Ausweitung auf Industriegüter wird kritisch gesehen
Eine Ausweitung der digitalen Kennzeichnung auf Industriegüter sehen deutsche Unternehmensvertreter kritisch. "Produktfälschungen im Maschinenbau sind in Russland kaum ein Problem", sagt Sven Flasshoff, Geschäftsführer beim Verband Deutscher Maschinen- und Anlagenbau (VDMA) in Moskau. "Den deutschen Herstellern machen eher Nachbauten zu schaffen, die ähnlich funktionieren. Doch solche Produkte würden durch die Kennzeichnungspflicht nicht vom Markt verdrängt."
Sollte für bestimmte Ausrüstungsgüter eine digitale Kennzeichnungspflicht eingeführt werden, "dann führt das zu höheren Kosten für den Maschinenbau", glaubt Flasshoff. Er hält nationale digitale Nachverfolgungssysteme zur Bekämpfung illegaler Produkte bei Industriegütern für nicht optimal, weil die Hersteller dann für jeden Einzelmarkt Sonderregeln umsetzen müssen. Besser wäre es, wenn die Produzenten aus eigener Initiative ihre Ware fälschungssicher machen.
Deutsche Hersteller kennzeichnen freiwillig
Der deutsche Automobil- und Industriezulieferer Schaeffler bringt bereits zweidimensionale Codes auf Produktverpackungen und ausgewählten Wälzlagern an. Kunden können diese Codes weltweit scannen und sich von der Echtheit des Produktes überzeugen, erklärt Bernd Hones, Head of Industrial Department Russia & Central Asia bei Schaeffler. Trotz der freiwilligen Kennzeichnung der Hersteller forciere Russland aber die Pflichtkennzeichnung, auch Wälzlager seien immer wieder im Gespräch.
"Bislang wurden sie aber noch nicht auf die Liste genommen", sagt Schaeffler-Manager Hones. "Aus gutem Grund, denn die Vielfalt von Produkt- und Verpackungsvarianten ermöglicht es kaum, eine einheitliche Markierung für einzelne Lager einzuführen." Darüber hinaus dürfte es schwierig sein, die freiwillige mit der verpflichtenden Kennzeichnung zu kombinieren.
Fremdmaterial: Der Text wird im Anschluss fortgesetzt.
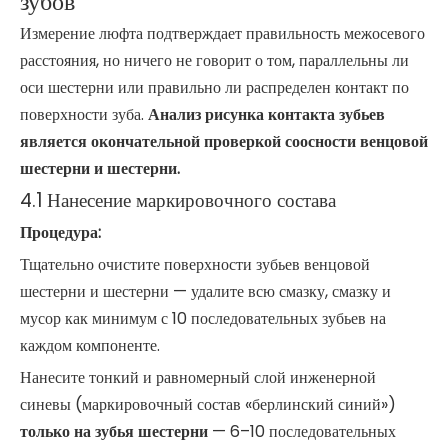
зубов
Измерение люфта подтверждает правильность межосевого
расстояния, но ничего не говорит о том, параллельны ли
оси шестерни или правильно ли распределен контакт по
поверхности зуба.
Анализ рисунка контакта зубьев
является окончательной проверкой соосности венцовой
шестерни и шестерни.
4.1 Нанесение маркировочного состава
Процедура:
Тщательно очистите поверхности зубьев венцовой
шестерни и шестерни — удалите всю смазку, смазку и
мусор как минимум с 10 последовательных зубьев на
каждом компоненте.
Нанесите тонкий и равномерный слой инженерной
синевы (маркировочный состав «берлинский синий»)
только на зубья шестерни
— 6–10 последовательных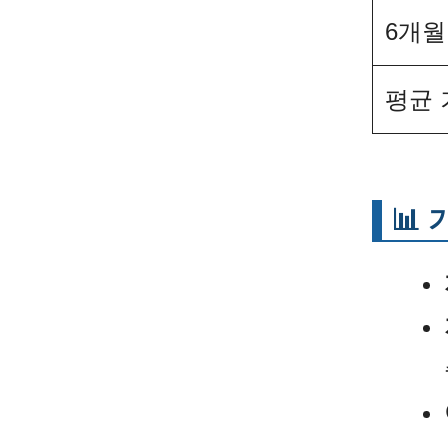
6개월
평균
📊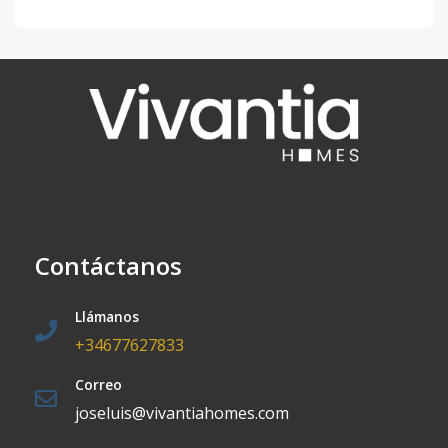
Contáctanos
Llámanos
+34677627833
Correo
joseluis@vivantiahomes.com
Hierfür wäre ein separater Code notwendig. "Das aber ist mit zusätzlichem Aufwand und Kosten verbunden und benachteiligt ausländische Produzenten gegenüber einheimischen Herstellern", meint der Russland-Experte. "Einen Mehrwert für russische Kunden hätte diese Doppelung nicht."
Jährlich gefälschte Waren für 80 Milliarden Euro
Bei Konsumgütern ist der Handlungsbedarf zur Bekämpfung von Plagiaten groß. Eine Analyse des Forschungsinstituts BrandMonitor ergab, dass Russlands Markt für gefälschte Produkte 2021 um 10 Prozent auf umgerechnet 80 Milliarden Euro steigt. Besonders hoch ist der Anteil bei Markenbekleidung, Turnschuhen und Spielzeug.
Dem Staat entgehen dadurch enorme Zoll- und Steuereinnahmen, heißt es in der Regierungsstrategie. Außerdem werde die Unternehmeraktivität gebremst, da sich Investitionen in die Qualitätsentwicklung, die Einhaltung von Standards und in die Verbesserung der Arbeitsproduktivität weniger lohnen.